## TO DO
For the data below, give again exactly the lines from the one containing "Task: Click on the [button]" through the one containing "The height and width of the screenshot is (2576, 1131).", both ends included, and no others.

(Excerpts from a dataset)
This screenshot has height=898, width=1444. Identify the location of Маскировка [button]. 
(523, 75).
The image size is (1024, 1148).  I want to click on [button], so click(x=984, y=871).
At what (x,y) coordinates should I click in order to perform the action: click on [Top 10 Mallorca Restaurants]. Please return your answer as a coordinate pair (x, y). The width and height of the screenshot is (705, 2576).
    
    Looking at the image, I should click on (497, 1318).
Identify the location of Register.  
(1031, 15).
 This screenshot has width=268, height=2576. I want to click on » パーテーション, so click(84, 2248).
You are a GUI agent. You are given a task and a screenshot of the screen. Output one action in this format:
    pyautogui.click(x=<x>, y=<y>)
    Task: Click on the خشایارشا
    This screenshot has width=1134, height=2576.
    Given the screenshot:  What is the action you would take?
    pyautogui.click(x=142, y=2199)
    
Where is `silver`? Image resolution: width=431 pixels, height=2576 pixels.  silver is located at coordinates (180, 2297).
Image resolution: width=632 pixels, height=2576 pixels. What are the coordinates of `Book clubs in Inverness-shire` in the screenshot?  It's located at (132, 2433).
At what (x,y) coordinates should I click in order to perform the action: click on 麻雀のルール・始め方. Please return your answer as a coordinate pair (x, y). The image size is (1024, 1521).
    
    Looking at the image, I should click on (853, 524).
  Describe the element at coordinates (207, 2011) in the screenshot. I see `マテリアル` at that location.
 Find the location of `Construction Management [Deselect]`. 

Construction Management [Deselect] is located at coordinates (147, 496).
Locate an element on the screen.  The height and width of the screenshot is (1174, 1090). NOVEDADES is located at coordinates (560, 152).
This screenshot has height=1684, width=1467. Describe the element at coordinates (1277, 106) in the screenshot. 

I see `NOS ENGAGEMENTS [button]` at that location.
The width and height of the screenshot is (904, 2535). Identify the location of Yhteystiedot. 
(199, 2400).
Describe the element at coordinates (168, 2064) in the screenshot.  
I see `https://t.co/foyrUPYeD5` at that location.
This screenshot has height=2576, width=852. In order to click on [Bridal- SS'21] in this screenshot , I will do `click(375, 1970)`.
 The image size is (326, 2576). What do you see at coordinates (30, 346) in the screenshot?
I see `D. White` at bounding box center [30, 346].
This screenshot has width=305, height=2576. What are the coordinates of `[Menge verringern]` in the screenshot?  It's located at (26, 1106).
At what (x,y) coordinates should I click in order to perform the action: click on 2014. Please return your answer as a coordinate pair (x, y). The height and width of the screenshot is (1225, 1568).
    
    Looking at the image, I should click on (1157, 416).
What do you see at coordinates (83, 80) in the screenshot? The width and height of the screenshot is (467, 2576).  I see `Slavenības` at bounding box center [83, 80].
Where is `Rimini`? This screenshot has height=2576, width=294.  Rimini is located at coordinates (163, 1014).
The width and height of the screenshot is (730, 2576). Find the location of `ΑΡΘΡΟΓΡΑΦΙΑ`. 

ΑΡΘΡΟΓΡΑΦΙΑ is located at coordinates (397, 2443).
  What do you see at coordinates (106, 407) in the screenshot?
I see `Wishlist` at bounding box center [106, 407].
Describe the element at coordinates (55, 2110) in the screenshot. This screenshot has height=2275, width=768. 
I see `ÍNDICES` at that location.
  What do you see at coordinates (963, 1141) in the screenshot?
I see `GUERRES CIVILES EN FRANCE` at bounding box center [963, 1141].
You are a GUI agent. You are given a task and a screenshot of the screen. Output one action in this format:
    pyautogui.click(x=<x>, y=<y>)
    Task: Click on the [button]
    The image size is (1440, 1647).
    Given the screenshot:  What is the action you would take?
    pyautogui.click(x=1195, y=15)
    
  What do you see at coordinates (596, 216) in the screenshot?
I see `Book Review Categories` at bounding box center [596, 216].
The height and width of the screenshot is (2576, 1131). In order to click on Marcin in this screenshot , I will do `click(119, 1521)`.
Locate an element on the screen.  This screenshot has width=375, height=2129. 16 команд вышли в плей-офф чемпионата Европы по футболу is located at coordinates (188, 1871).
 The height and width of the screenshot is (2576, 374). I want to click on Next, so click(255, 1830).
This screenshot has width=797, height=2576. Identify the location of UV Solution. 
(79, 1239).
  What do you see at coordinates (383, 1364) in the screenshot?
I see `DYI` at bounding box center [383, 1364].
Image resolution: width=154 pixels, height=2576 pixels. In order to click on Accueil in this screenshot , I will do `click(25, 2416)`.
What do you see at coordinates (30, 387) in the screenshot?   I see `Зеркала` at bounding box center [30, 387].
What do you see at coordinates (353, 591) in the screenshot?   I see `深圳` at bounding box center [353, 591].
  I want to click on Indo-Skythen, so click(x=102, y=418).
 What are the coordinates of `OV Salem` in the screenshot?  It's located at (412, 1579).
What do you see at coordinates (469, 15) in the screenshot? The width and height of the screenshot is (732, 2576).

## ANSWER BOX
    Task: Click on the [button]
    The image size is (1440, 1647).
    Given the screenshot:  What is the action you would take?
    pyautogui.click(x=1195, y=15)
    
  What do you see at coordinates (596, 216) in the screenshot?
I see `Book Review Categories` at bounding box center [596, 216].
The height and width of the screenshot is (2576, 1131). In order to click on Marcin in this screenshot , I will do `click(119, 1521)`.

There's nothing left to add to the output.